## YOUR INSTRUCTIONS:
Go through the listing below and state how many lines hold the word "with", giving only the number.

··········

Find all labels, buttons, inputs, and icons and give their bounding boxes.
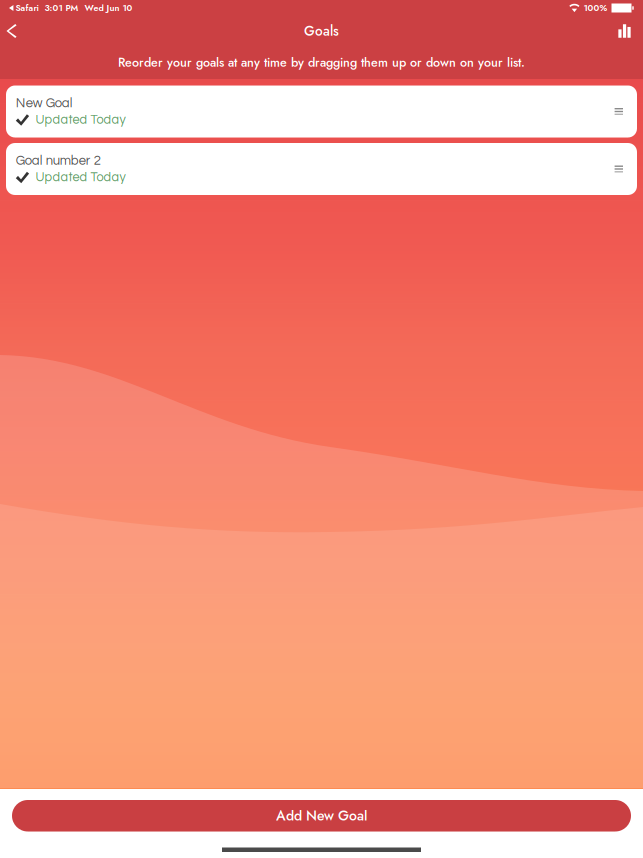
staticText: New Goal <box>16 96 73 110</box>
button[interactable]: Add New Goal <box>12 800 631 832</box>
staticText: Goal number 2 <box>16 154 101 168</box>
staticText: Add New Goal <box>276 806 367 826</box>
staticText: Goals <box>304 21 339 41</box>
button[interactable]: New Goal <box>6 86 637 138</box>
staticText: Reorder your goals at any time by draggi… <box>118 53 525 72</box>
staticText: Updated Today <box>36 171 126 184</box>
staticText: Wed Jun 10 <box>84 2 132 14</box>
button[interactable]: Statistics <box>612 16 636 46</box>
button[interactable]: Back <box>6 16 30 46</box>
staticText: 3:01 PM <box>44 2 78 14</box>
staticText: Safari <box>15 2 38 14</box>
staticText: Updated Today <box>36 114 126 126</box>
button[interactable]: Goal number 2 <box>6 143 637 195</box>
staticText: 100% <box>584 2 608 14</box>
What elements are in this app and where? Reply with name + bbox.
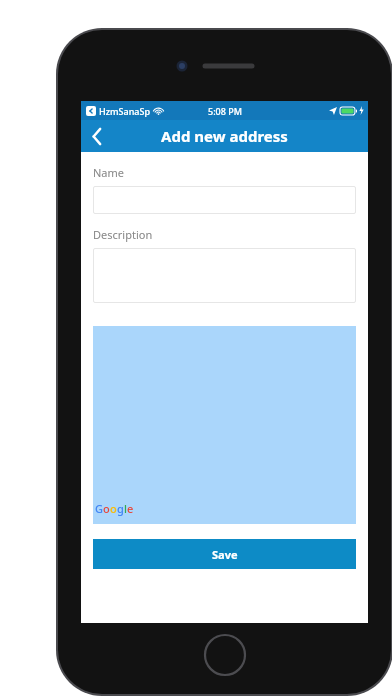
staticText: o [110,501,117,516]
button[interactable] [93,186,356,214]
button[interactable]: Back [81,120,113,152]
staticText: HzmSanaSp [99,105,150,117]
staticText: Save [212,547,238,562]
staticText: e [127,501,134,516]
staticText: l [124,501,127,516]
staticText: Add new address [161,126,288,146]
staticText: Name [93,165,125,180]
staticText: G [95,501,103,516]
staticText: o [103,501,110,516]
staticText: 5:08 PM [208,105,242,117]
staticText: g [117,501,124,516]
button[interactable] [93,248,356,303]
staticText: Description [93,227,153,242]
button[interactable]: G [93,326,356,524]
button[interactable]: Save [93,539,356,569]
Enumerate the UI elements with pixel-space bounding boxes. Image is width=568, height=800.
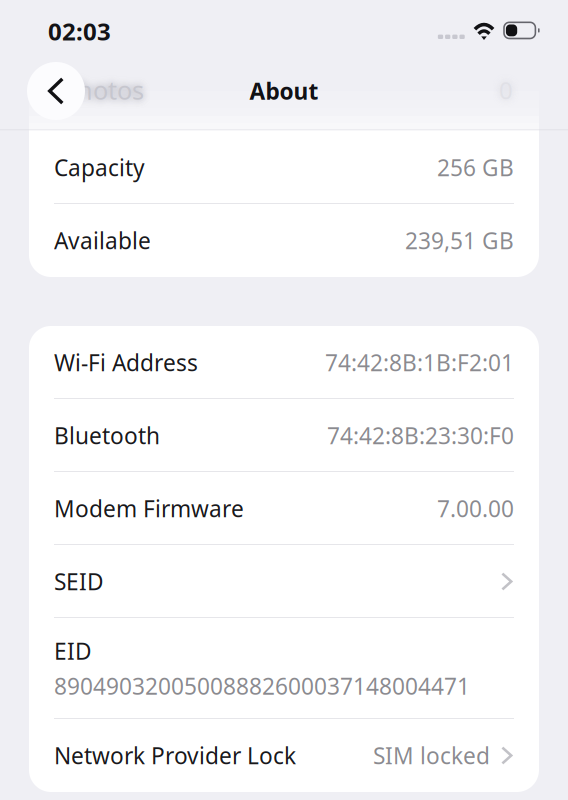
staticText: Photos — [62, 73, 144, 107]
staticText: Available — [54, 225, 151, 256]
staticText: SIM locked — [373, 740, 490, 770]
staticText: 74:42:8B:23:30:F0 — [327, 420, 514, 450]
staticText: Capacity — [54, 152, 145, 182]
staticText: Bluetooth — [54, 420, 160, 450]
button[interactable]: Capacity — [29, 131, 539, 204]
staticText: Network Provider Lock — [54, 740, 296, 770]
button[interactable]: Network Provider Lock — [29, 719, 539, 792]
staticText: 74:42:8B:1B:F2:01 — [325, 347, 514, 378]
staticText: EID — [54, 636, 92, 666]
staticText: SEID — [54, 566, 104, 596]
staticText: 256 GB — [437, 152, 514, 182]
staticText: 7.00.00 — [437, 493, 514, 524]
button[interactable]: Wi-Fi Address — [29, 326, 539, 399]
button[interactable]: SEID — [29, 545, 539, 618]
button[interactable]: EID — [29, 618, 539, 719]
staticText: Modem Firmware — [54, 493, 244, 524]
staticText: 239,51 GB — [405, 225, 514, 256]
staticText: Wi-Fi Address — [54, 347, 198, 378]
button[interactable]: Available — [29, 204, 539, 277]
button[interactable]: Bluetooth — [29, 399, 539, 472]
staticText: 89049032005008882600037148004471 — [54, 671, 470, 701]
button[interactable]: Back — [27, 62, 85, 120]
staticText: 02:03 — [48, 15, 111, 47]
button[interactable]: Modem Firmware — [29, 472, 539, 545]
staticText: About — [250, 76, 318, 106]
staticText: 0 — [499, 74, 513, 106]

··········

## WRITTEN RESPONSE:
2